National Truck Driver Appreciation Week: Honoring America's Unsung Heroes
Updated: Dec 16, 2021
The annual National Truck Driver Appreciation Week was September 12-18, 2021, presenting an important opportunity to thank the nation’s truck drivers for their commitment and hard work.
Truck drivers play a vital role in our day-to-day lives, supporting virtually all our daily activities, from delivering vaccines to ensuring the stores are well stocked in time for Christmas. Over the past 18 months, truck drivers have been crucial in moving the country forward, providing emergency supplies and aid to hurricane victims while transporting millions of tons of PPE, medical equipment, and vaccines throughout the COVID-19 pandemic.
Commercial truck drivers play a vital role in the lives of millions of consumers and business owners throughout the United States. Forming the backbone of the industry, they transport materials and products across the country and beyond. Without our nation’s truck drivers, business owners would not receive the materials they need to make products and run their companies. Every day, truck drivers deliver construction materials, fresh produce, and a plethora of other essential items to locations across the United States.

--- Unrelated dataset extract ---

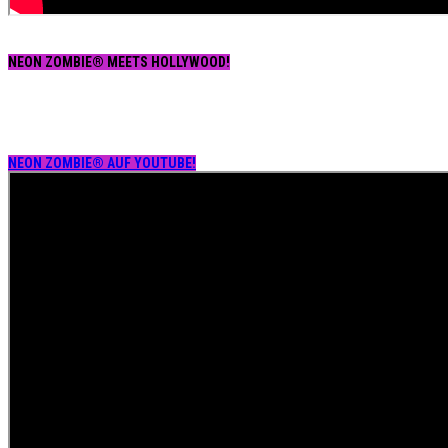
NEON ZOMBIE® MEETS HOLLYWOOD!
NEON ZOMBIE® AUF YOUTUBE!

In a globalized economy, businesses are connecting across increasingly wide distances. The trucking industry drives the success of the American economy—every business relies on truck drivers to deliver the supplies and equipment they need to function.
National Truck Driver Appreciation Week took on a special significance this year in light of the crucial role that truckers have played throughout the COVID-19 pandemic, going out every day while many of us were under quarantine. From “I Heart Truck” signs on the highways to children passing out lunches, the public has taken even more notice of the vital role truck drivers play in our lives.
The trucking industry transported more than 11.8 billion tons of freight in 2019 alone, distributing goods valued at circa $772 billion. In fact, 68 percent of goods transported between Canada and the United States that year were transported by truck. Today, there are 3.6 million truck drivers in America.
With 70 percent of consumables transported via US highways, America’s transportation industry is crucial to the economy. Without truck drivers, the nation would soon run out of basic supplies such as food and fuel and grind to a standstill.
However, the American Trucking Associations reports a shortfall in truck drivers, warning that the industry will need to recruit approximately 1.1 million new truck drivers over the next 10 years to keep pace with current industry demand. In fact, the trucking industry has struggled to recruit enough drivers for more than a decade. With the average professional truck driver aged 55, there are not enough recruits coming into the sector to repopulate an aging workforce.
Women account for more than 50 percent of the total US population, but with outdated stereotypes still pervading, few are attracted to the transport industry. Just 6.7 percent of the trucking industry is made up of women. A common misconception is that truck driving is a physically demanding occupation, but upgrades to equipment and industrywide changes have made truck driving a highly inclusive occupation.
In the United Kingdom, truck driver shortages are becoming a significant problem, taking a heavy toll on the economy and impacting people’s daily lives as empty shelves become an increasingly frequent sight in grocery stores. A combination of Brexit, fallout from the COVID-19 pandemic, and increasing discontent within the industry has culminated in a drastic deficit in drivers.
With a minimum working week of 45 hours and antisocial shift patterns, just 27 percent of British truck drivers earned more than the median pay of a shop cashier, according to a poll conducted in 2020. Given the long, unpredictable hours and responsibility involved, UK truck drivers have been leaving the industry in droves. In the UK, the shortfall in truck drivers has resulted in serious failures in supply chains, with fresh produce rotting in the fields while shoppers face row upon row of empty shelves.
Supermarket chains have repeatedly lobbied for government intervention, citing a lack of foreign workers following Brexit as a significant obstacle, but, to date, the government has failed to intervene.
In the United States, the average truck driver covers almost 100,000 miles every year, equating to almost 40 trips across the United States annually. Founded in 1998 by the American Trucking Associations, National Truck Drivers Appreciation Week is an important opportunity for all of us to express our gratitude to truck drivers everywhere.
With more than 80 percent of US communities relying exclusively on truck drivers to transport commodities and goods, the event is a celebration of the trucking industry and an acknowledgment of the sacrifices of these frontline heroes. American Trucking Associations chair Sherri Garner Brumbaugh called on Americans everywhere to join her in honoring truck drivers, celebrating the vital contribution they make, both to the national economy and all our lives.